Here’s the backstory
PayPal scams have been around for as long as the platform has, yet millions of users still fall for elaborate plots and sneaky tactics. Scams are so common that PayPal has a dedicated web page to explain different tricks and methods.
Here are five of the most common scams:
1. The faked sender’s email address scam
Red flags to look for: In this scam, criminals create a spoofed PayPal email address to make it look legitimate. It will often claim that your account is compromised or you successfully made a purchase. But after you reply to the mail with sensitive information, the scammers can take over your account and steal your money.
How to protect yourself: It can be challenging, but always try to verify the sender’s email address. A spoofed email address will look similar to PayPal but slightly different. An easy way to spot this is to click Reply and look at the return address. For example, an actual PayPal email will never come from a Gmail address.
2. The refund scam
Red flags to look for: Have you ever received a random email claiming funds were paid to your PayPal account? Did someone buy something but overpay you? These are often the first signs of a scam.
Criminals can send you a fake email or purchase confirmation, claiming they paid you too much or sent you payment by mistake. To correct the issue, they’ll ask for a refund. But the money never entered your account, and if you send them the refund, you lose your cash.
How to protect yourself: The easiest way to spot this scam is to log into your PayPal account and see if you were actually paid. Most likely, you weren’t, and you don’t need to send a refund. Also, if someone sends a payment to the wrong person, it’s up to them to go through PayPal to fix the problem.
3. The phishing scam
Red flags to look for: Similar to the spoofed email address, criminals send out millions of emails each year to “verify” details. The scam is usually the same, where the email claims that you need to verify your PayPal credentials as part of an annual security check.
The emails often include a malicious link. It will take you to a fake website that looks identical to PayPal, and when you log in, the criminals capture your details.
How to protect yourself: Never click on a link or download attachments in an unsolicited email or text message. If you want to check your PayPal account, always navigate to the actual PayPal page through your browser and avoid links in sketchy messages or emails. Report any suspect email by forwarding it to email@example.com. This can help keep you secure.
4. The limited account scam
Red flags to watch for: When you reach a certain limit of funds in your PayPal account, the platform might (legitimately) ask you to verify your details. But while it doesn’t block or restrict your account, scammers use it as bait.
It is probably a scam if you receive a text message claiming that your account is restricted or has limited access. The text message includes a link to a fake PayPal website that steals your credentials and money.
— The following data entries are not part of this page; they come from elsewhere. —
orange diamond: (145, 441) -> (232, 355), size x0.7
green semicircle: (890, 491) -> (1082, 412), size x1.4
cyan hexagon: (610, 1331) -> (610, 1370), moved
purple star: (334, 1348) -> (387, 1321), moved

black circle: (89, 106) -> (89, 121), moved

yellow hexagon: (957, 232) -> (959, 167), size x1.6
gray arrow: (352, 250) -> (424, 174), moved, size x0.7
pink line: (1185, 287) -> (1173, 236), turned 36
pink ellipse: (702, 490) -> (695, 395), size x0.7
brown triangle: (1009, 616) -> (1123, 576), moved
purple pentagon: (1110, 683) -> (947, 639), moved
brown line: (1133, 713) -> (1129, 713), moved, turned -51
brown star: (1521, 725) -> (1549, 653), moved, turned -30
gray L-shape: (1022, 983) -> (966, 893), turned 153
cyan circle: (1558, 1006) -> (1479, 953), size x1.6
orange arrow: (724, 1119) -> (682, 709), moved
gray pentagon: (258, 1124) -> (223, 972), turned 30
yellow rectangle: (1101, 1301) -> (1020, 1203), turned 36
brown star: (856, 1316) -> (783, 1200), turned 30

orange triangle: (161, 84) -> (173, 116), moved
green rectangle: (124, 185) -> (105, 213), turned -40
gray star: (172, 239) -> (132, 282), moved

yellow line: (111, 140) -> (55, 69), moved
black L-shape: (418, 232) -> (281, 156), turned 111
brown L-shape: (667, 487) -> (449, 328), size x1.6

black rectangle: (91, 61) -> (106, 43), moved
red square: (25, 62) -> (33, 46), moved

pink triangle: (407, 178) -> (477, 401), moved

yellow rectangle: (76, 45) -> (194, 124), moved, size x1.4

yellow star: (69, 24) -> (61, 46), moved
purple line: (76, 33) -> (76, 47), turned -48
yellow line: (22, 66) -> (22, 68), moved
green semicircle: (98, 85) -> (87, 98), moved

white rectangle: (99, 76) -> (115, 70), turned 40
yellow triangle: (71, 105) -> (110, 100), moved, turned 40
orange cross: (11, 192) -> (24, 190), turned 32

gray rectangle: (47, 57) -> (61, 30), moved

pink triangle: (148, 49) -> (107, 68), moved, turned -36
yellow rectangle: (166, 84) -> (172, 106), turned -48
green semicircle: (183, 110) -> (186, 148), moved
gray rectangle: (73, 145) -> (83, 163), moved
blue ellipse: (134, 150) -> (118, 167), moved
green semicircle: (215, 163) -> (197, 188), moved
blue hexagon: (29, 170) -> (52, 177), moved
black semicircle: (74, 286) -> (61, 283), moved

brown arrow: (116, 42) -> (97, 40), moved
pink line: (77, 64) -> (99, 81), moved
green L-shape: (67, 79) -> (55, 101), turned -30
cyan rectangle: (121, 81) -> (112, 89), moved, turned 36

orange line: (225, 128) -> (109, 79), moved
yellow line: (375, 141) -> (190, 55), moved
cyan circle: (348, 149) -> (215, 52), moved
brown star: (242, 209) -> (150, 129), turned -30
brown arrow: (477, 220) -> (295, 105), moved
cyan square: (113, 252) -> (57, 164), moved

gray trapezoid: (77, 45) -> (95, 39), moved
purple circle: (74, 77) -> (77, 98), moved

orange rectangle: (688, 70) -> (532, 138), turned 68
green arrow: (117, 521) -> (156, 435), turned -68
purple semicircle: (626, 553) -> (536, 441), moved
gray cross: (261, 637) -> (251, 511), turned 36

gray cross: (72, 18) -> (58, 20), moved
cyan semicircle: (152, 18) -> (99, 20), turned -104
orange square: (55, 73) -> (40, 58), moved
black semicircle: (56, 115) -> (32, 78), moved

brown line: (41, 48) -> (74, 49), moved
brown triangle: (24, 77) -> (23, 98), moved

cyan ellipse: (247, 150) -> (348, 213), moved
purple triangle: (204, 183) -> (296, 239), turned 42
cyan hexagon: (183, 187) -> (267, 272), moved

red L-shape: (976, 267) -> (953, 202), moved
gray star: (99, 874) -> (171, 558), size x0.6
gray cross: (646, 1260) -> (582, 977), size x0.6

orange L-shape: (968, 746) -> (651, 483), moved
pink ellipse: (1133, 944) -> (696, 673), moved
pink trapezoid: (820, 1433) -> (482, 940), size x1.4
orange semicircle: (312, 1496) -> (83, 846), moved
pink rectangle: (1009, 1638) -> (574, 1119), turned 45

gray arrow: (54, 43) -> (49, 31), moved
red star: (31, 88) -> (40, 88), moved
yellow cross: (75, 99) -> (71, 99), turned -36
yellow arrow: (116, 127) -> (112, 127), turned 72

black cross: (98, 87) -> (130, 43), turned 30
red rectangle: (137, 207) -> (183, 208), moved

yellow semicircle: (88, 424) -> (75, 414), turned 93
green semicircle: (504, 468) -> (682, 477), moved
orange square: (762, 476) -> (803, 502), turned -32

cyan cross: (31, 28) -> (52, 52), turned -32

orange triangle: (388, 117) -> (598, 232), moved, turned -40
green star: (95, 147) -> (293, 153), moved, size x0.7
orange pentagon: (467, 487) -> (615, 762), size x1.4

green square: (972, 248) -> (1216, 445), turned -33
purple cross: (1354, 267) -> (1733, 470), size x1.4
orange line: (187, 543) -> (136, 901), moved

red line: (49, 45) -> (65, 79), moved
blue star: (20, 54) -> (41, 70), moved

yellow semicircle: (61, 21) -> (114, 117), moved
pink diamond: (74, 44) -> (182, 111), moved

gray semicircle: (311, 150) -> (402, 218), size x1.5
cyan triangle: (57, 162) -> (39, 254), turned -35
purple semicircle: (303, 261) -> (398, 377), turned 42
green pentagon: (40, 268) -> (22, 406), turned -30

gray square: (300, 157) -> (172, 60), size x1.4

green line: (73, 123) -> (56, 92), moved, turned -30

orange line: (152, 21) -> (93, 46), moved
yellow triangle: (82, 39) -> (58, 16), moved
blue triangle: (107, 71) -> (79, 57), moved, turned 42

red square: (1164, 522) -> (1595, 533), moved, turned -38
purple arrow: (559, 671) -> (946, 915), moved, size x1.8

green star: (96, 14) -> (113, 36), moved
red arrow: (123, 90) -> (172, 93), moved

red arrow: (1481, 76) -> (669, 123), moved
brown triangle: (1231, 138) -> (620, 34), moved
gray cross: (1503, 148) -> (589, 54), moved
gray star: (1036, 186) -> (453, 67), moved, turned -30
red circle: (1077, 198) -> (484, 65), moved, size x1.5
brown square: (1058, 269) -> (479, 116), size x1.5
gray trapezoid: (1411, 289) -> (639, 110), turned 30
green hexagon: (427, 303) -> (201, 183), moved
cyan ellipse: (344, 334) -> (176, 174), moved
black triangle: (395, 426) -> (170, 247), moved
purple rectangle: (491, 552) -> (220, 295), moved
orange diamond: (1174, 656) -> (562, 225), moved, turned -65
How to protect yourself: Never click on a link in a text message. If there is a problem with your account, you will get a notification on your PayPal dashboard.
5. Fake charity scam
Red flags to watch for: Scammers take advantage of natural disasters to dupe good-hearted individuals into donating to bogus charities. When there is a terror attack or a natural disaster, this frequently happens (like an earthquake, flooding, or famine).
How to protect yourself: Make sure any organization you donate to has a good track record, so you know your money is going to the right people. Be wary of a charity that does not have a website.